In the suit now under consideration there was a separate and distinct controversy between the plaintiff, a citizen of Iowa, and each of the citizens of New York, who were defendants. Each controversy related to the several tracts of land claimed by each defendant individually, and not as joint owner with the other defendants. Three of the citizens of New York caused to be made and filed the necessary affidavit and petition for removal, and thereupon, by common consent *559 apparently, the suit as an entirety was transferred to the Circuit Court for final adjudication as to all the parties. The plaintiff, as well as the defendants, appeared in the Circuit Court without objection, and that court proceeded as if its authority in the matter was complete. Whether in such a case the suit could be removed was a question for the Circuit Court to decide when it was called on to take jurisdiction. If it kept the case when it ought to have been remanded, or if it proceeded to adjudicate upon matters in dispute between two citizens of Iowa, when it ought to have confined itself to those between the citizens of Iowa and the citizens of New York, its final decree in the suit could have been reversed, on appeal, as erroneous, but the decree would not have been a nullity.

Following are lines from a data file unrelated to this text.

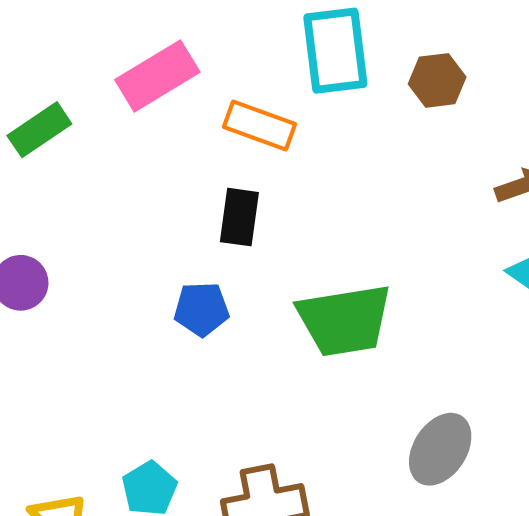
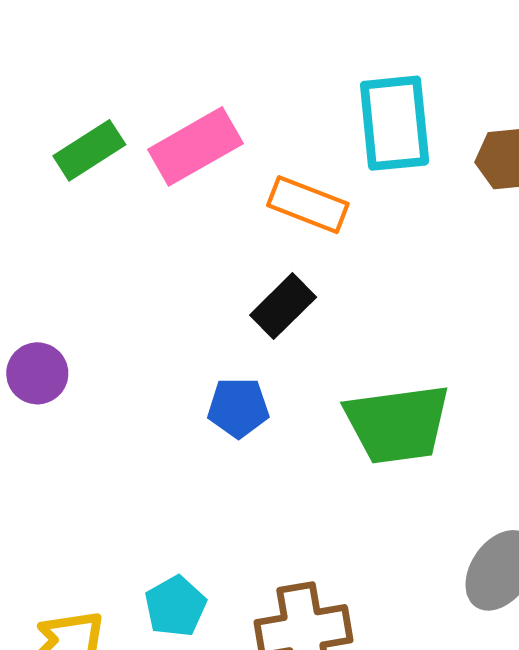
green rectangle: (39, 130) -> (89, 150), moved
black rectangle: (239, 217) -> (283, 306), turned 36

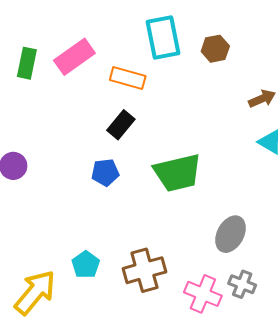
green rectangle: (89, 150) -> (27, 63), turned -40

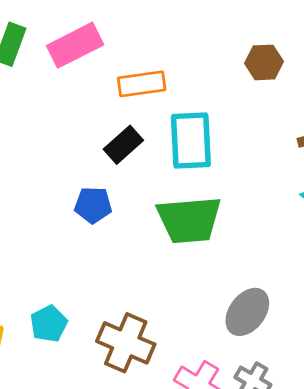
cyan rectangle: (163, 37) -> (191, 140), moved
orange rectangle: (128, 78) -> (142, 84), turned -32
brown cross: (144, 270) -> (126, 343), turned 30

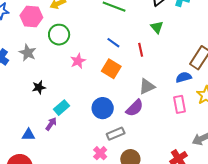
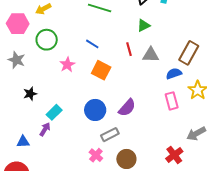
green triangle: (157, 27) -> (144, 25), turned 48
blue line: (113, 43) -> (92, 44), moved
gray triangle: (147, 87) -> (151, 55), moved, turned 30

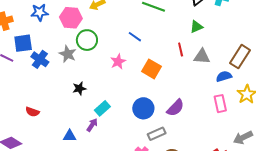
green circle: (47, 40) -> (87, 40), moved
blue line: (92, 44) -> (135, 37), moved

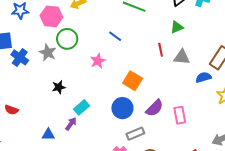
orange square: (151, 69) -> (133, 81), moved
pink rectangle: (220, 104) -> (180, 115), moved

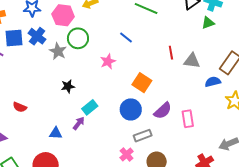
green triangle: (177, 27) -> (208, 23), moved
blue cross: (20, 57) -> (37, 36), moved

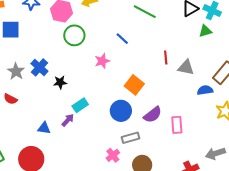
blue cross: (37, 36) -> (39, 67), moved
gray star: (58, 51) -> (16, 71), moved

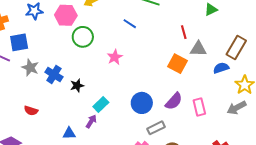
blue line: (122, 39) -> (130, 24), moved
red line: (166, 58) -> (184, 32), moved
gray star: (16, 71) -> (30, 68), moved
orange square: (134, 85) -> (177, 64), moved
gray arrow: (215, 153) -> (237, 108), moved

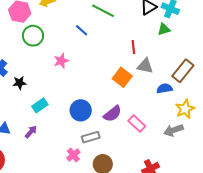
pink rectangle: (199, 107) -> (137, 124), turned -42
purple arrow: (91, 121) -> (31, 132), moved

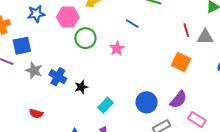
pink star: (61, 61) -> (117, 48), moved
gray triangle: (145, 66) -> (205, 37), moved
pink rectangle: (137, 124) -> (197, 120), moved

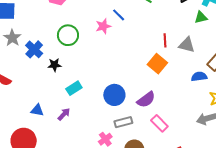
red line: (186, 30) -> (165, 40), moved
green circle: (85, 38) -> (68, 35), moved
pink star: (117, 48) -> (103, 26), moved

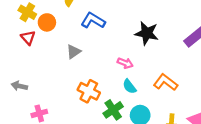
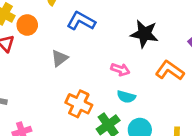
orange L-shape: (166, 82) -> (170, 71), moved
cyan semicircle: (129, 86) -> (126, 97), turned -35

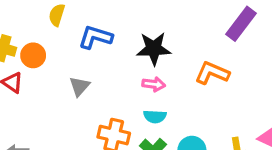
black star: (144, 34) -> (154, 49), moved
cyan semicircle: (126, 97) -> (155, 116), moved

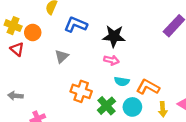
orange L-shape: (212, 73) -> (148, 87), moved
cyan semicircle: (155, 116) -> (122, 81), moved

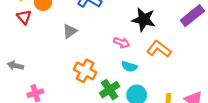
black star: (114, 36) -> (144, 20), moved
orange L-shape: (148, 87) -> (159, 49), moved

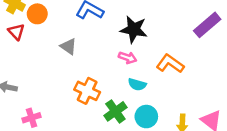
black star: (144, 20) -> (134, 29), moved
gray triangle: (70, 31) -> (69, 46), turned -49

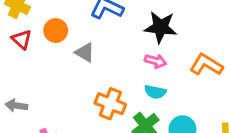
orange circle: (37, 14) -> (56, 31), moved
cyan semicircle: (137, 84) -> (155, 92), moved

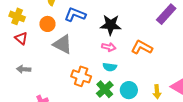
orange circle: (56, 31) -> (47, 24), moved
gray triangle: (85, 52) -> (63, 44), size x1.5
gray arrow: (16, 106) -> (24, 69), moved

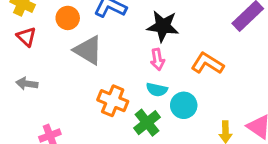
pink arrow: (109, 47) -> (158, 59), turned 64
cyan circle: (129, 90) -> (184, 105), moved

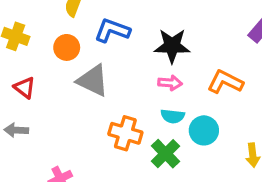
red triangle: (26, 37) -> (25, 88), moved
pink arrow: (158, 59) -> (170, 83), turned -70
gray arrow: (27, 84) -> (16, 130), moved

To determine whether the suit was removable in whole or in part or not, was certainly within the power of the Circuit Court. The decision of that question was the exercise and the rightful exercise of jurisdiction, no matter whether in favor of or against taking the cause. Whether its decision was right, in this or any other respect, was to be finally determined by this court on appeal. As the Circuit Court entertained the suit, and this court, on appeal, impliedly recognized its right to do so, and proceeded to dispose of the case finally on its merits, certainly our decree cannot, in the light of prior adjudications on the same general question, be deemed a nullity. It was, at the time of the trial in the present case in the court below, a valid and subsisting prior adjudication of the matters in controversy, binding on these parties, and a bar to this action. In refusing so to decide, the court failed to give full faith and credit to the decree of this court under which the Navigation and Railroad Company claimed an immunity from all liability to the Homestead Company on account of the taxes sued for, and this was error.
For this reason, the judgment is reversed, and the cause is remanded for further proceedings, not inconsistent with this opinion.